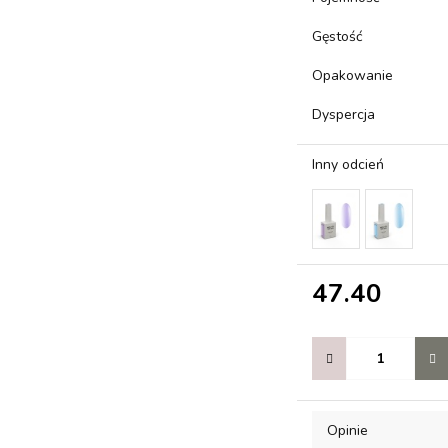
Gęstość
Opakowanie
Dyspercja
Inny odcień
47.40
Opinie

----

▶ **Goal of the exercise**: Would you transcribe all of the data exactly, omitting any pictures?

▶ **Exercise solution**:
Gęstość
Opakowanie
Dyspercja
Inny odcień
47.40
Opinie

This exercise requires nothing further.